The things believers love to believe about unbelievers

Satyrus marinusYou see, if we don’t believe, it must be because we’re angry at God (we’re not: it doesn’t exist; we’re only angry at the people who are trying to impose arbitrary rules on us, on behalf of that imaginary entity). And the thing is, we’re not allowed to be angry. Because, of course, God is infinitely infinite, and we are worthless finite beings. So who are we to doubt His infallible plan that we cannot know?

So let’s summarize. An infinite magic man in the sky that only manifests itself in the heads of people who want you to take their word for it has a perfect plan that we cannot know but that is so perfect that its imperfections can only really be us being too dumb to understand how glorious it all is. And you are not allowed to doubt that. Just doubting this argument is proof that it’s true somehow. And that you’re arrogant. How convenient. How could this possibly go wrong?

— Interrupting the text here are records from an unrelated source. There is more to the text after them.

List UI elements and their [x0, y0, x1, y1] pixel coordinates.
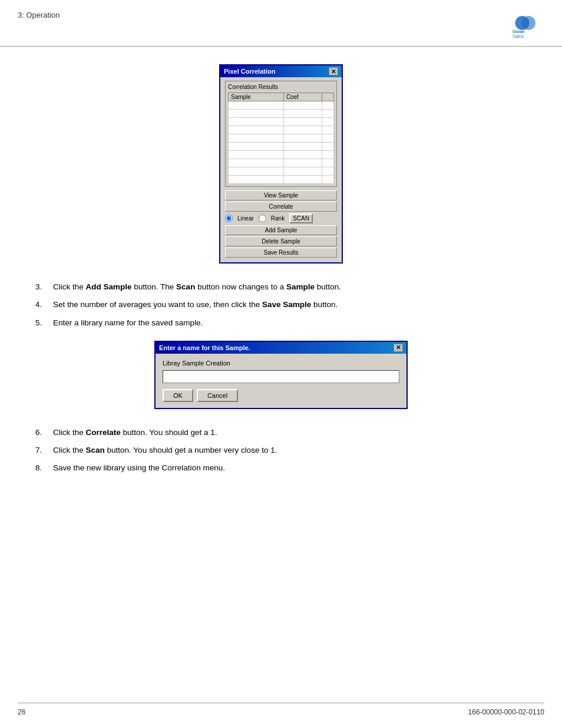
save-sample-ref: Save Sample: [262, 300, 311, 309]
page-header: 3: Operation Ocean Optics: [0, 0, 562, 47]
correlation-table: Sample Coef: [228, 93, 334, 184]
table-row: [229, 118, 334, 126]
svg-text:Ocean: Ocean: [513, 29, 525, 34]
doc-number: 166-00000-000-02-0110: [468, 708, 544, 716]
correlation-type-group: Linear Rank SCAN: [225, 213, 337, 223]
step-text-6: Click the Correlate button. You should g…: [53, 427, 527, 439]
table-row: [229, 110, 334, 118]
sample-dialog-title: Enter a name for this Sample.: [159, 344, 250, 351]
col-sample: Sample: [229, 93, 284, 101]
delete-sample-button[interactable]: Delete Sample: [225, 236, 337, 246]
sample-creation-label: Libray Sample Creation: [163, 360, 399, 367]
page-footer: 26 166-00000-000-02-0110: [18, 703, 544, 716]
scan-ref: Scan: [176, 282, 195, 291]
step-num-5: 5.: [35, 317, 53, 329]
scan-button[interactable]: SCAN: [289, 213, 313, 223]
instruction-5: 5. Enter a library name for the saved sa…: [35, 317, 527, 329]
logo: Ocean Optics: [509, 11, 544, 40]
step-num-4: 4.: [35, 299, 53, 311]
rank-radio[interactable]: [259, 215, 266, 222]
linear-label: Linear: [237, 215, 254, 222]
svg-text:Optics: Optics: [513, 34, 524, 39]
instruction-6: 6. Click the Correlate button. You shoul…: [35, 427, 527, 439]
scan-ref-2: Scan: [86, 446, 105, 454]
table-row: [229, 134, 334, 143]
pixel-correlation-container: Pixel Correlation ✕ Correlation Results …: [35, 64, 527, 263]
step-num-6: 6.: [35, 427, 53, 439]
instruction-8: 8. Save the new library using the Correl…: [35, 462, 527, 474]
add-sample-ref: Add Sample: [86, 282, 132, 291]
sample-dialog-body: Libray Sample Creation OK Cancel: [156, 354, 406, 408]
page-number: 26: [18, 708, 25, 716]
step-num-7: 7.: [35, 444, 53, 456]
table-row: [229, 151, 334, 159]
col-coef: Coef: [283, 93, 322, 101]
close-button[interactable]: ✕: [329, 67, 338, 75]
sample-dialog-close-button[interactable]: ✕: [394, 344, 403, 352]
table-row: [229, 167, 334, 176]
instruction-4: 4. Set the number of averages you want t…: [35, 299, 527, 311]
step-text-4: Set the number of averages you want to u…: [53, 299, 527, 311]
table-row: [229, 143, 334, 151]
pixel-correlation-titlebar: Pixel Correlation ✕: [220, 65, 342, 77]
sample-name-dialog: Enter a name for this Sample. ✕ Libray S…: [154, 341, 408, 409]
sample-name-dialog-container: Enter a name for this Sample. ✕ Libray S…: [35, 341, 527, 409]
step-num-3: 3.: [35, 281, 53, 293]
correlate-ref: Correlate: [86, 428, 121, 437]
save-results-button[interactable]: Save Results: [225, 248, 337, 258]
step-num-8: 8.: [35, 462, 53, 474]
instructions-list: 3. Click the Add Sample button. The Scan…: [35, 281, 527, 329]
step-text-5: Enter a library name for the saved sampl…: [53, 317, 527, 329]
linear-radio[interactable]: [225, 215, 233, 222]
sample-name-input[interactable]: [163, 370, 399, 383]
ocean-optics-logo: Ocean Optics: [509, 11, 544, 40]
rank-label: Rank: [271, 215, 285, 222]
correlate-button[interactable]: Correlate: [225, 202, 337, 212]
instruction-7: 7. Click the Scan button. You should get…: [35, 444, 527, 456]
sample-dialog-titlebar: Enter a name for this Sample. ✕: [156, 342, 406, 354]
sample-ref: Sample: [286, 282, 315, 291]
correlation-results-group: Correlation Results Sample Coef: [225, 81, 337, 187]
pixel-correlation-dialog: Pixel Correlation ✕ Correlation Results …: [219, 64, 343, 263]
page-content: Pixel Correlation ✕ Correlation Results …: [0, 47, 562, 510]
col-empty: [322, 93, 334, 101]
table-row: [229, 159, 334, 167]
group-title: Correlation Results: [228, 84, 334, 90]
step-text-7: Click the Scan button. You should get a …: [53, 444, 527, 456]
table-row: [229, 176, 334, 184]
step-text-8: Save the new library using the Correlati…: [53, 462, 527, 474]
cancel-button[interactable]: Cancel: [197, 389, 238, 402]
svg-point-1: [521, 16, 535, 30]
section-title: 3: Operation: [18, 11, 60, 19]
sample-dialog-buttons: OK Cancel: [163, 389, 399, 402]
step-text-3: Click the Add Sample button. The Scan bu…: [53, 281, 527, 293]
ok-button[interactable]: OK: [163, 389, 193, 402]
add-sample-button[interactable]: Add Sample: [225, 225, 337, 235]
view-sample-button[interactable]: View Sample: [225, 190, 337, 200]
table-row: [229, 101, 334, 110]
pixel-correlation-body: Correlation Results Sample Coef: [220, 77, 342, 262]
pixel-correlation-title: Pixel Correlation: [224, 68, 275, 75]
table-row: [229, 126, 334, 134]
instructions-list-2: 6. Click the Correlate button. You shoul…: [35, 427, 527, 475]
instruction-3: 3. Click the Add Sample button. The Scan…: [35, 281, 527, 293]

Well, that’s not how this works. Here’s how it works in reality: believers make crazy claims about God, and we point and laugh. We don’t laugh at God, note, but at the claims and at those who hold them. That we’re allowed to do, right? No infinite, unknowable and untouchable being in the equation this time.

Archived comments

  • Ludovic said on Friday, March 30, 2012

    Well, *sometimes* you only point and laugh at the claims and at those who hold them. Then, other times, you do point and laugh at the Bible or God himself, and wonder why the Christians get upset (because they supposedly "choose" to get upset when they were not directly pointed at). But whatever. I say just point and laugh at everybody. When we get to the point where you can indeed do that without anybody getting too upset, the world will be a better place.
  • bleroy said on Friday, March 30, 2012

    But the Bible is a set of claims made by believers between around 2,000 BC and 400AD (well, arguably to this day as new diverging translations are still being made).
  • Hazza said on Sunday, April 1, 2012

    In the words of Robert Howard: "Civilized men are more discourteous than savages because they know they can be impolite without having the skulls split". The day we can apply that to religion will be the day religion is forgotten.